Table 1. The MAEs of each prediction method for each city
Table 2. The RMSEs of each prediction method for each city
Table 3. The MAPEs of each prediction method for each city
$$ MAE = \frac{1}{N}\sum\limits_{n = 1}^{N} {\left| {o_{n} - p_{n} } \right|} $$
(15)
$$ RMSE = \sqrt {\frac{{\sum\limits_{n = 1}^{N} {(o_{n} - p_{n} )^{2} } }}{N}} $$
(16)
$$ MAPE = \frac{1}{N}\sum\limits_{n = 1}^{N} {\frac{{\left| {o_{n} - p_{n} } \right|}}{{o_{n} }}} $$
(17)

The MAEs from low to high are generated by ConvLSTM (6.4579), MLP (7.0221), CNN (7.0906) and LSTM (7.1125). Furthermore, the MAPEs from low to high are generated by ConvLSTM (0.3152), MLP (0.3577), LSTM (0.3595) and CNN (0.3681). Finally, the RMSEs from low to high are generated by ConvLSTM (10.1450), CNN (10.7404), LSTM (10.8044) and MLP (10.8077). From the comparison results, the performance of ConvLSTM is significantly better than the other methods, which proves that the superiority of the ConvLSTM network in predicting PM2.5 concentration.
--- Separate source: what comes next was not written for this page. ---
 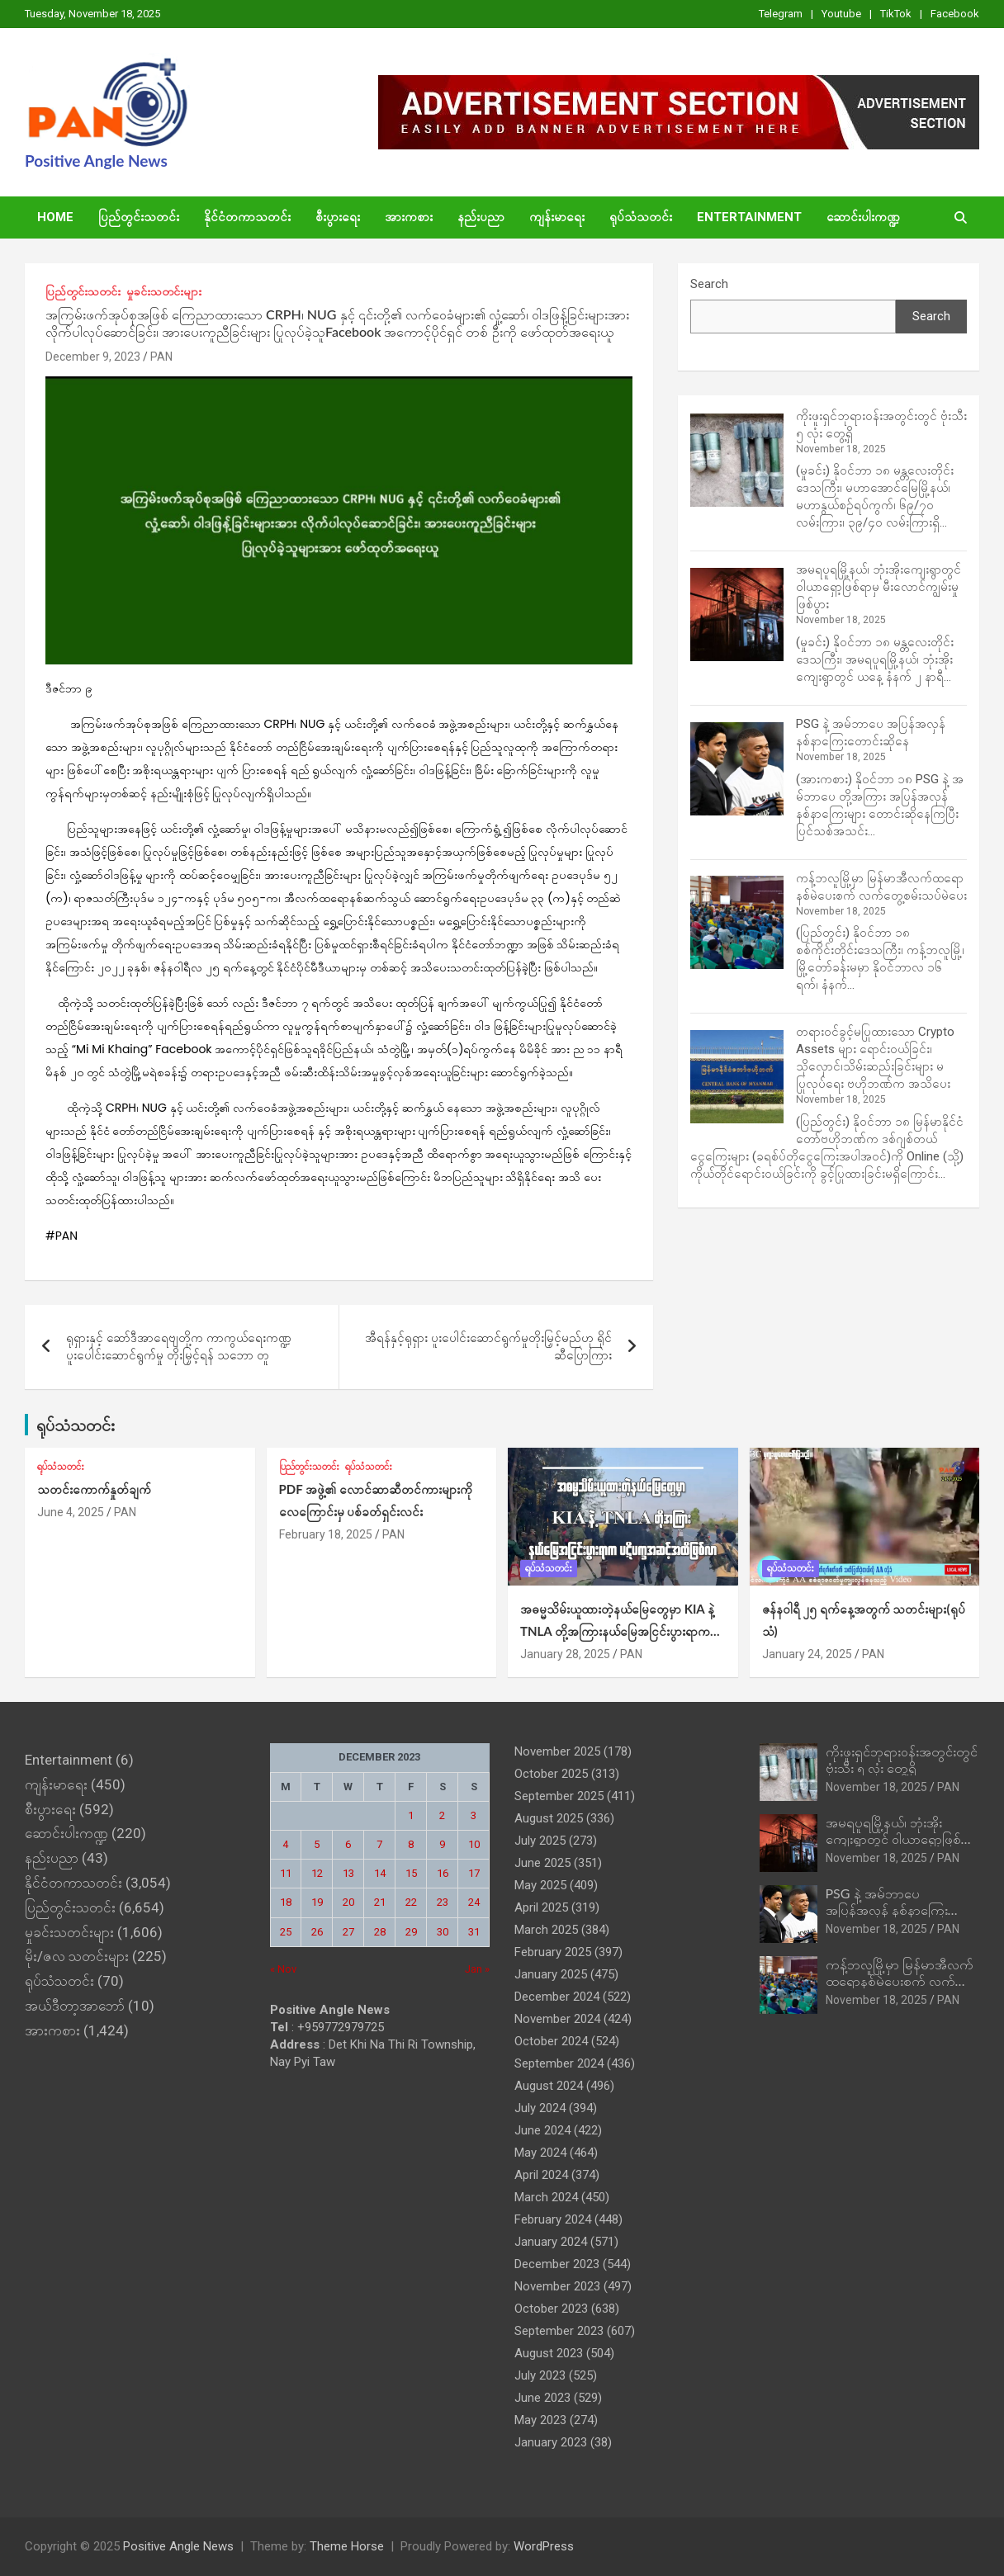 What do you see at coordinates (477, 1969) in the screenshot?
I see `Jan »` at bounding box center [477, 1969].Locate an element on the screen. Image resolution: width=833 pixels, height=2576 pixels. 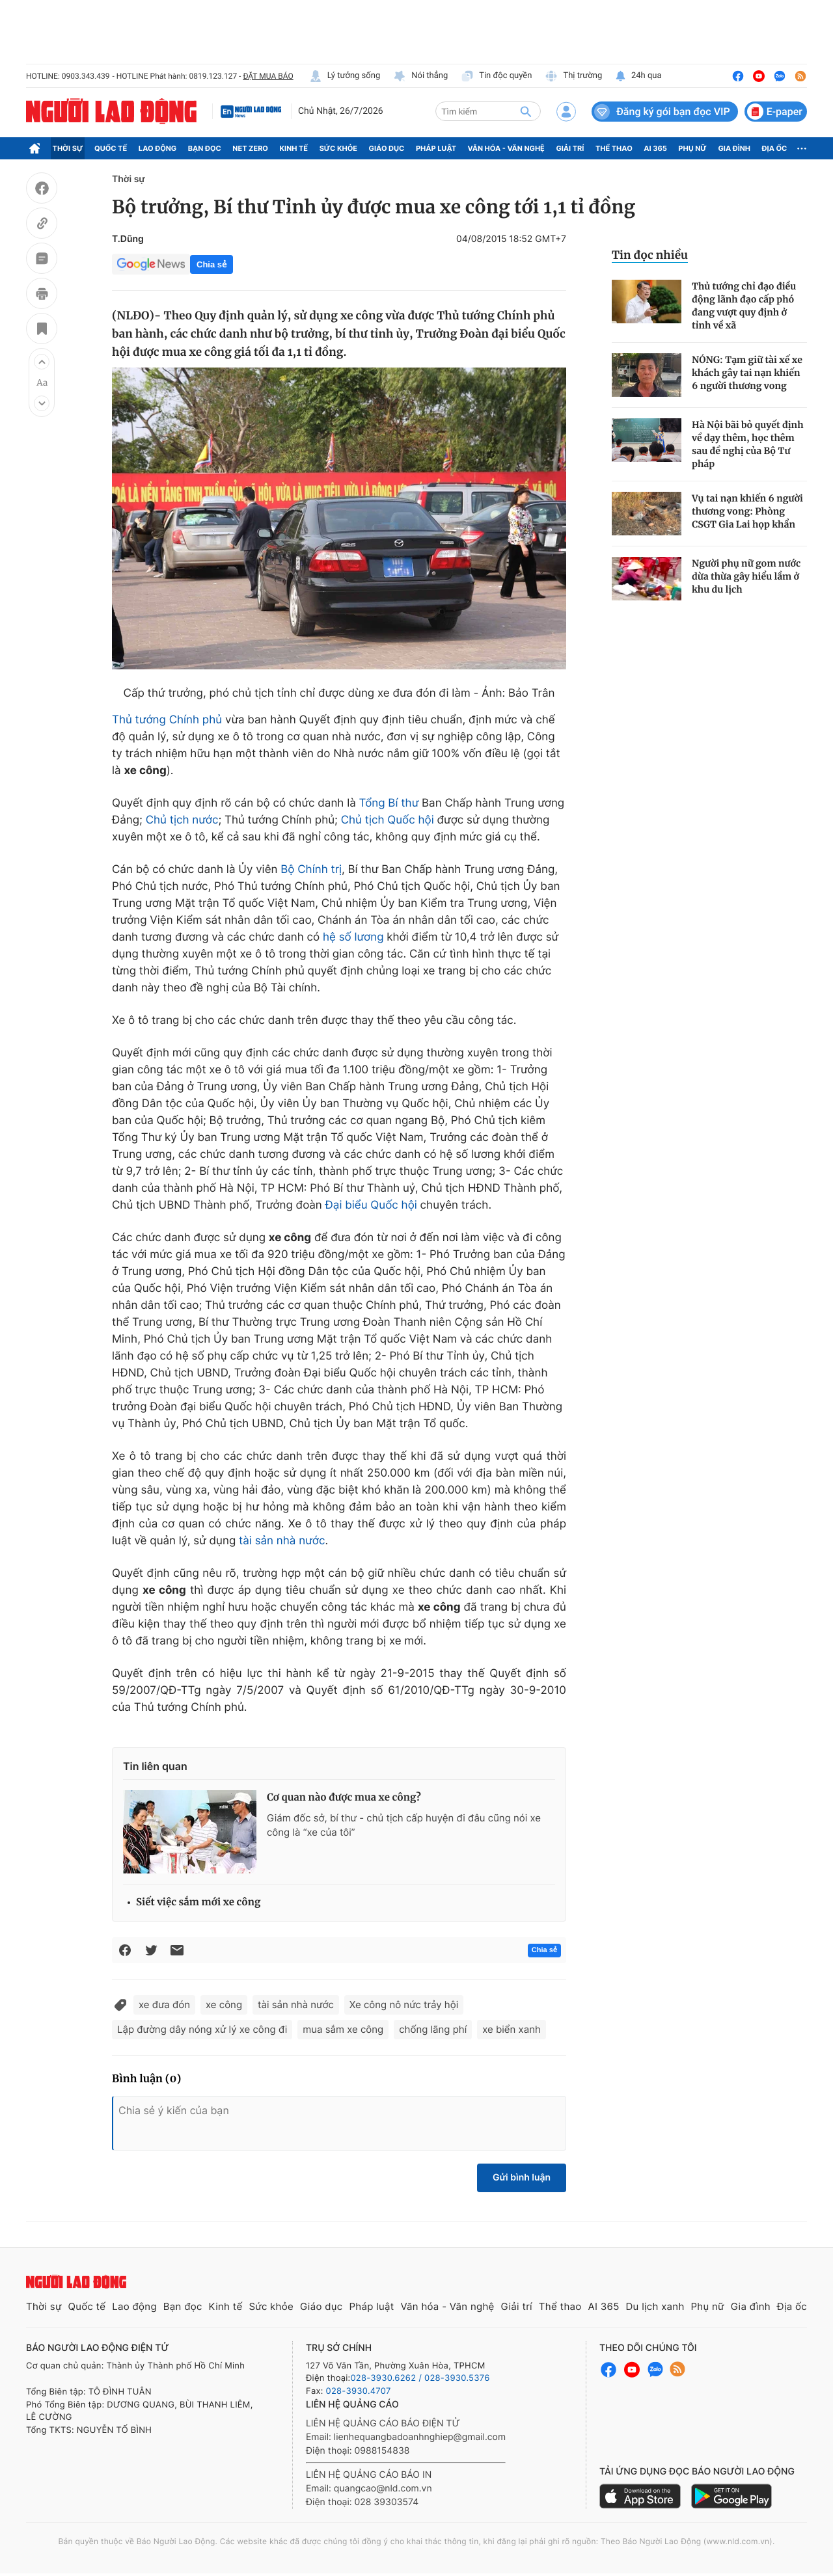
[btn-search] is located at coordinates (526, 111).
A case study of air quality prediction by the proposed ConvLSTM network for each city is shown in Fig. 7. The actual records are illustrated as blue polylines, and the predicted records are expressed as orange polylines. In experiments, the predicted values of PM2.5 concentration by the proposed ConvLSTM network are roughly consistent with the actual values. Some large errors may be generally caused by human behaviors. For instance, a large number of fireworks and firecrackers are released during the Spring Festival and New Year’s Eve, which causes the rising of PM2.5 concentration.

Fig. 7.
figure 7

The prediction results by the proposed ConvLSTM method

5 Conclusions and Future Work

A deep multi-layer neural network model based on CNN and LSTM (i.e., the ConvLSTM method) is proposed to analyze the spatio-temporal features for predicting air quality in multiple cities. A case study of the prediction of PM2.5 concentration in the Fujian Province of the People’s Republic of China is given in this study, the proposed model estimate and predict the future concentration of PM2.5 in accordance with the past concentration of PM2.5. In experiments, the performances of each prediction method (e.g., MLP, CNN, LSTM, and ConvLSTM) were evaluated by MAE, MAPE and RMSE. The practical experimental results show that the proposed model combines the advantages of CNN and LSTM for analyzing the spatio-temporal features and improving the accuracy of PM2.5 concentration prediction.

In the future, this study can be applied to the prediction and control of air quality for other cities. Furthermore, the human behaviors can be detected and considered for the improvement of air quality prediction.